(Source data Opens)

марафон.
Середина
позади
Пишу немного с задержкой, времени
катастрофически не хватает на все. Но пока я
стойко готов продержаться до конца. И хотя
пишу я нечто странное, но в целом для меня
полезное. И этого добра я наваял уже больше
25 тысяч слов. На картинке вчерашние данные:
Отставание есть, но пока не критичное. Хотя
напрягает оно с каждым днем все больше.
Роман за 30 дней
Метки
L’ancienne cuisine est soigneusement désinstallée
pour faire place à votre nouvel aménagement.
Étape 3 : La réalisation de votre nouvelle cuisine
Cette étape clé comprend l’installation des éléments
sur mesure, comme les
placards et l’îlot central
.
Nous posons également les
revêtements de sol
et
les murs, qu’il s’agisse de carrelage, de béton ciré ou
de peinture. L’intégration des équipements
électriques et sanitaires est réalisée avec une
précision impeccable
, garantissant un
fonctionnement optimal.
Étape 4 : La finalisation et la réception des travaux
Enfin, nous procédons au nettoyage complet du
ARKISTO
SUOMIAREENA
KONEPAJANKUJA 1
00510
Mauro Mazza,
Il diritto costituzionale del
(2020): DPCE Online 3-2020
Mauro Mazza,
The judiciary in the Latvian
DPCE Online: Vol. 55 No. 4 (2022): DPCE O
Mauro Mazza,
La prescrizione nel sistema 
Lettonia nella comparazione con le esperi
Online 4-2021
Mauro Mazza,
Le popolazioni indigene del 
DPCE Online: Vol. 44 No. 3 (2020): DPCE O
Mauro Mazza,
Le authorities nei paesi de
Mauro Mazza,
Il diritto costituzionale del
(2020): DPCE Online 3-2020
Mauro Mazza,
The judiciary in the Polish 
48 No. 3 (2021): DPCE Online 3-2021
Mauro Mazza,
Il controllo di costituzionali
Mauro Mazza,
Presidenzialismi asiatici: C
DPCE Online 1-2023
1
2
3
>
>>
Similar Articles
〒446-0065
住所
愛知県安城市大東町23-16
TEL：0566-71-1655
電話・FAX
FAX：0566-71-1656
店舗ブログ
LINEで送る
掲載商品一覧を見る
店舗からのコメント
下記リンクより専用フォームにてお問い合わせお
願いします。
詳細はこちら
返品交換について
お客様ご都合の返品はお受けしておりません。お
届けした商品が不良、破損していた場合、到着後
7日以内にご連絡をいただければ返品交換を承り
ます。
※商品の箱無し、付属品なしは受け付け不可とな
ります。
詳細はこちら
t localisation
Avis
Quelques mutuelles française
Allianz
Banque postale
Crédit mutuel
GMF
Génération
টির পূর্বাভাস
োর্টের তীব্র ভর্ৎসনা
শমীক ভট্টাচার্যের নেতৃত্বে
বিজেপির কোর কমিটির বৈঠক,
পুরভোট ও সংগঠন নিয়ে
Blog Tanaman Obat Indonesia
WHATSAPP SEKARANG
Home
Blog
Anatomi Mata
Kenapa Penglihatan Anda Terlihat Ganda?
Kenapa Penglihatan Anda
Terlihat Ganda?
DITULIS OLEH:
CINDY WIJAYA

(Source data Closes)

- [What you have to do]: Would you give the material above again, complete and exact?

- [Worked solution]:
марафон.
Середина
позади
Пишу немного с задержкой, времени
катастрофически не хватает на все. Но пока я
стойко готов продержаться до конца. И хотя
пишу я нечто странное, но в целом для меня
полезное. И этого добра я наваял уже больше
25 тысяч слов. На картинке вчерашние данные:
Отставание есть, но пока не критичное. Хотя
напрягает оно с каждым днем все больше.
Роман за 30 дней
Метки
L’ancienne cuisine est soigneusement désinstallée
pour faire place à votre nouvel aménagement.
Étape 3 : La réalisation de votre nouvelle cuisine
Cette étape clé comprend l’installation des éléments
sur mesure, comme les
placards et l’îlot central
.
Nous posons également les
revêtements de sol
et
les murs, qu’il s’agisse de carrelage, de béton ciré ou
de peinture. L’intégration des équipements
électriques et sanitaires est réalisée avec une
précision impeccable
, garantissant un
fonctionnement optimal.
Étape 4 : La finalisation et la réception des travaux
Enfin, nous procédons au nettoyage complet du
ARKISTO
SUOMIAREENA
KONEPAJANKUJA 1
00510
Mauro Mazza,
Il diritto costituzionale del
(2020): DPCE Online 3-2020
Mauro Mazza,
The judiciary in the Latvian
DPCE Online: Vol. 55 No. 4 (2022): DPCE O
Mauro Mazza,
La prescrizione nel sistema 
Lettonia nella comparazione con le esperi
Online 4-2021
Mauro Mazza,
Le popolazioni indigene del 
DPCE Online: Vol. 44 No. 3 (2020): DPCE O
Mauro Mazza,
Le authorities nei paesi de
Mauro Mazza,
Il diritto costituzionale del
(2020): DPCE Online 3-2020
Mauro Mazza,
The judiciary in the Polish 
48 No. 3 (2021): DPCE Online 3-2021
Mauro Mazza,
Il controllo di costituzionali
Mauro Mazza,
Presidenzialismi asiatici: C
DPCE Online 1-2023
1
2
3
>
>>
Similar Articles
〒446-0065
住所
愛知県安城市大東町23-16
TEL：0566-71-1655
電話・FAX
FAX：0566-71-1656
店舗ブログ
LINEで送る
掲載商品一覧を見る
店舗からのコメント
下記リンクより専用フォームにてお問い合わせお
願いします。
詳細はこちら
返品交換について
お客様ご都合の返品はお受けしておりません。お
届けした商品が不良、破損していた場合、到着後
7日以内にご連絡をいただければ返品交換を承り
ます。
※商品の箱無し、付属品なしは受け付け不可とな
ります。
詳細はこちら
t localisation
Avis
Quelques mutuelles française
Allianz
Banque postale
Crédit mutuel
GMF
Génération
টির পূর্বাভাস
োর্টের তীব্র ভর্ৎসনা
শমীক ভট্টাচার্যের নেতৃত্বে
বিজেপির কোর কমিটির বৈঠক,
পুরভোট ও সংগঠন নিয়ে
Blog Tanaman Obat Indonesia
WHATSAPP SEKARANG
Home
Blog
Anatomi Mata
Kenapa Penglihatan Anda Terlihat Ganda?
Kenapa Penglihatan Anda
Terlihat Ganda?
DITULIS OLEH:
CINDY WIJAYA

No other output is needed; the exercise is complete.